◆ **Material supplied**
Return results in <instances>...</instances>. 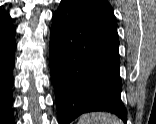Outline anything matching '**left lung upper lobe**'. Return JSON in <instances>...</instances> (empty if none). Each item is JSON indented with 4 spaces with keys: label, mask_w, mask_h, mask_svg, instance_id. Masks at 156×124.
Returning <instances> with one entry per match:
<instances>
[{
    "label": "left lung upper lobe",
    "mask_w": 156,
    "mask_h": 124,
    "mask_svg": "<svg viewBox=\"0 0 156 124\" xmlns=\"http://www.w3.org/2000/svg\"><path fill=\"white\" fill-rule=\"evenodd\" d=\"M86 13L117 28L116 18L106 0H67Z\"/></svg>",
    "instance_id": "5c2ea615"
}]
</instances>
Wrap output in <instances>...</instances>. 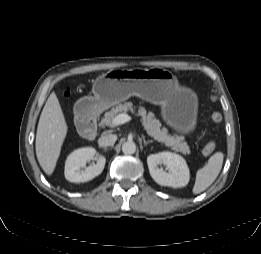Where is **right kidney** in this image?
<instances>
[{
    "label": "right kidney",
    "mask_w": 261,
    "mask_h": 254,
    "mask_svg": "<svg viewBox=\"0 0 261 254\" xmlns=\"http://www.w3.org/2000/svg\"><path fill=\"white\" fill-rule=\"evenodd\" d=\"M96 156V150L92 147L79 148L73 151L65 163V178L70 182L80 183L92 180L102 173L106 159L102 155L97 156V163L86 167L87 161Z\"/></svg>",
    "instance_id": "right-kidney-1"
}]
</instances>
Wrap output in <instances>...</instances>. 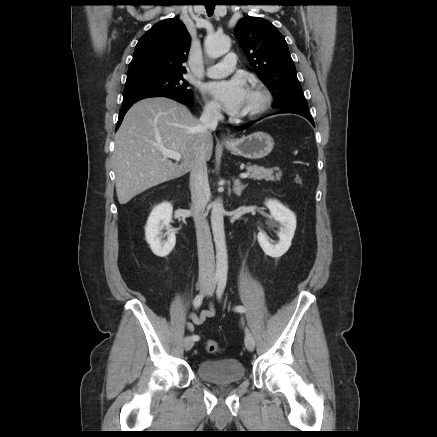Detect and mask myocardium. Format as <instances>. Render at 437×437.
Instances as JSON below:
<instances>
[{"instance_id": "1", "label": "myocardium", "mask_w": 437, "mask_h": 437, "mask_svg": "<svg viewBox=\"0 0 437 437\" xmlns=\"http://www.w3.org/2000/svg\"><path fill=\"white\" fill-rule=\"evenodd\" d=\"M250 90L258 94L259 103L252 110L242 114L240 116V119L242 120H251L259 117L268 109L271 104V95L265 87L258 84H253L250 87Z\"/></svg>"}]
</instances>
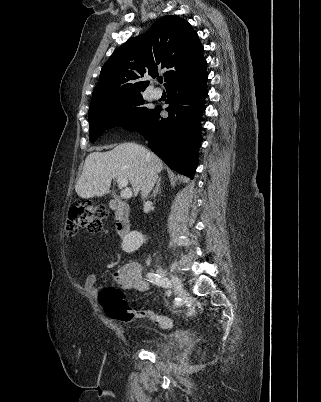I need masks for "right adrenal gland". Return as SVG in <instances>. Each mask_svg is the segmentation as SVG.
Listing matches in <instances>:
<instances>
[{
	"mask_svg": "<svg viewBox=\"0 0 321 402\" xmlns=\"http://www.w3.org/2000/svg\"><path fill=\"white\" fill-rule=\"evenodd\" d=\"M160 182H161V178L159 177V179H158V181H157V184H156V187H155V189L153 190V193L151 194L150 197H156V196H157V194H158L159 191H160Z\"/></svg>",
	"mask_w": 321,
	"mask_h": 402,
	"instance_id": "1",
	"label": "right adrenal gland"
}]
</instances>
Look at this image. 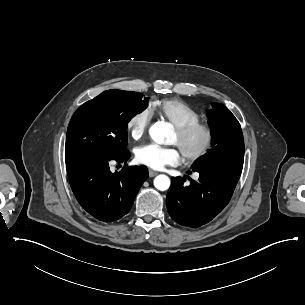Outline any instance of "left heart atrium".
<instances>
[{
  "mask_svg": "<svg viewBox=\"0 0 305 305\" xmlns=\"http://www.w3.org/2000/svg\"><path fill=\"white\" fill-rule=\"evenodd\" d=\"M135 158L140 164L158 169L167 164L178 163L180 150L176 145L160 146L155 143H147L136 148Z\"/></svg>",
  "mask_w": 305,
  "mask_h": 305,
  "instance_id": "39dd6f15",
  "label": "left heart atrium"
}]
</instances>
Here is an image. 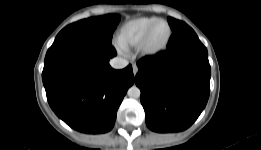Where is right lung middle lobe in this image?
Segmentation results:
<instances>
[{"label":"right lung middle lobe","instance_id":"right-lung-middle-lobe-1","mask_svg":"<svg viewBox=\"0 0 261 150\" xmlns=\"http://www.w3.org/2000/svg\"><path fill=\"white\" fill-rule=\"evenodd\" d=\"M120 21L118 14L92 17L66 26L55 38V43L65 40H85L111 43L113 32Z\"/></svg>","mask_w":261,"mask_h":150}]
</instances>
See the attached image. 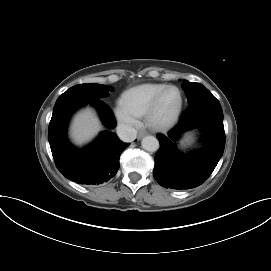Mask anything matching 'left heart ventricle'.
<instances>
[{"label": "left heart ventricle", "instance_id": "obj_1", "mask_svg": "<svg viewBox=\"0 0 271 271\" xmlns=\"http://www.w3.org/2000/svg\"><path fill=\"white\" fill-rule=\"evenodd\" d=\"M179 103V94L176 90L171 89L167 91L160 103L157 117L160 120L169 118L177 108Z\"/></svg>", "mask_w": 271, "mask_h": 271}]
</instances>
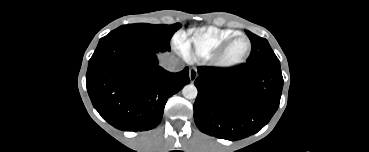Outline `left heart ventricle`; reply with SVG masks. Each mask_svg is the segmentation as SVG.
Returning <instances> with one entry per match:
<instances>
[{"instance_id": "left-heart-ventricle-1", "label": "left heart ventricle", "mask_w": 369, "mask_h": 152, "mask_svg": "<svg viewBox=\"0 0 369 152\" xmlns=\"http://www.w3.org/2000/svg\"><path fill=\"white\" fill-rule=\"evenodd\" d=\"M247 47L248 44L246 40L244 39L236 40L228 49L226 58L228 60H236L241 58L245 54Z\"/></svg>"}]
</instances>
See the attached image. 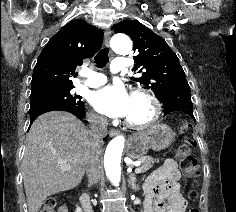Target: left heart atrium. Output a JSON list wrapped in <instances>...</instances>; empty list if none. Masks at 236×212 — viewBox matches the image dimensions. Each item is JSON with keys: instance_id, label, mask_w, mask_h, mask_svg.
Masks as SVG:
<instances>
[{"instance_id": "1", "label": "left heart atrium", "mask_w": 236, "mask_h": 212, "mask_svg": "<svg viewBox=\"0 0 236 212\" xmlns=\"http://www.w3.org/2000/svg\"><path fill=\"white\" fill-rule=\"evenodd\" d=\"M131 97L124 85L112 84L92 93L90 102L98 112L108 117H127Z\"/></svg>"}]
</instances>
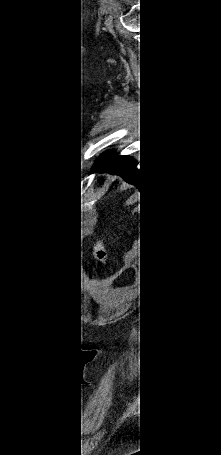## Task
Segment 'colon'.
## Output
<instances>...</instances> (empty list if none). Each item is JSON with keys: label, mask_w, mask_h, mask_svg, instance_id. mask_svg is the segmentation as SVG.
Returning <instances> with one entry per match:
<instances>
[{"label": "colon", "mask_w": 221, "mask_h": 455, "mask_svg": "<svg viewBox=\"0 0 221 455\" xmlns=\"http://www.w3.org/2000/svg\"><path fill=\"white\" fill-rule=\"evenodd\" d=\"M92 255L93 258L97 261L104 262L106 260V250L102 241H96L92 250Z\"/></svg>", "instance_id": "obj_1"}]
</instances>
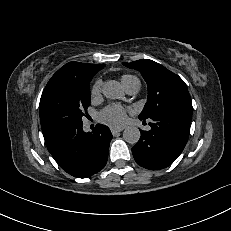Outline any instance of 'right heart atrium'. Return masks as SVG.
Here are the masks:
<instances>
[{
    "label": "right heart atrium",
    "mask_w": 231,
    "mask_h": 231,
    "mask_svg": "<svg viewBox=\"0 0 231 231\" xmlns=\"http://www.w3.org/2000/svg\"><path fill=\"white\" fill-rule=\"evenodd\" d=\"M101 89H102V81L100 79H97L91 87V96L93 98L98 97L101 93Z\"/></svg>",
    "instance_id": "1"
}]
</instances>
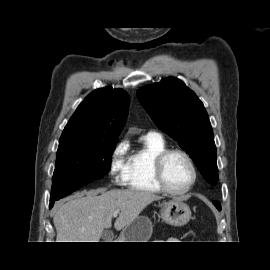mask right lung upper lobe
Listing matches in <instances>:
<instances>
[{
    "label": "right lung upper lobe",
    "mask_w": 270,
    "mask_h": 270,
    "mask_svg": "<svg viewBox=\"0 0 270 270\" xmlns=\"http://www.w3.org/2000/svg\"><path fill=\"white\" fill-rule=\"evenodd\" d=\"M129 100L122 89L105 87L91 92L70 118L60 139L117 141L127 117Z\"/></svg>",
    "instance_id": "cb5924a9"
}]
</instances>
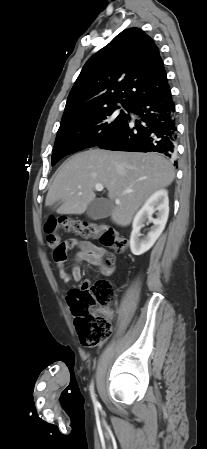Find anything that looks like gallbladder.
Returning a JSON list of instances; mask_svg holds the SVG:
<instances>
[{
    "label": "gallbladder",
    "instance_id": "bac80fb5",
    "mask_svg": "<svg viewBox=\"0 0 207 449\" xmlns=\"http://www.w3.org/2000/svg\"><path fill=\"white\" fill-rule=\"evenodd\" d=\"M112 203L105 198L94 199L87 208V215L93 219H103L111 215Z\"/></svg>",
    "mask_w": 207,
    "mask_h": 449
}]
</instances>
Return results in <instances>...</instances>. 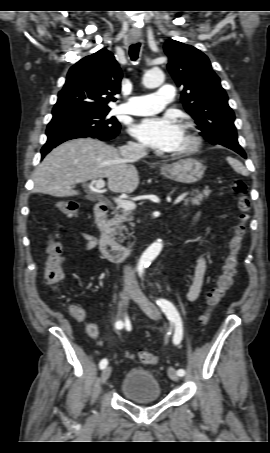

◆ **What you need to do**
Return exactly the lines starting at the line with "mask right lung upper lobe" and ending at the last line of the listing, both ends included; pictures are to be left out.

◆ **Solved exercise**
mask right lung upper lobe
Listing matches in <instances>:
<instances>
[{
    "label": "right lung upper lobe",
    "mask_w": 270,
    "mask_h": 270,
    "mask_svg": "<svg viewBox=\"0 0 270 270\" xmlns=\"http://www.w3.org/2000/svg\"><path fill=\"white\" fill-rule=\"evenodd\" d=\"M129 100L122 89L105 87L91 92L70 118L60 139L117 141L127 117Z\"/></svg>",
    "instance_id": "cb5924a9"
}]
</instances>
Find anything that looks like gallbladder.
Returning a JSON list of instances; mask_svg holds the SVG:
<instances>
[{
    "label": "gallbladder",
    "instance_id": "bac80fb5",
    "mask_svg": "<svg viewBox=\"0 0 207 449\" xmlns=\"http://www.w3.org/2000/svg\"><path fill=\"white\" fill-rule=\"evenodd\" d=\"M112 203L105 198L94 199L87 208V215L93 219H103L111 215Z\"/></svg>",
    "mask_w": 207,
    "mask_h": 449
}]
</instances>
Return results in <instances>...</instances>. 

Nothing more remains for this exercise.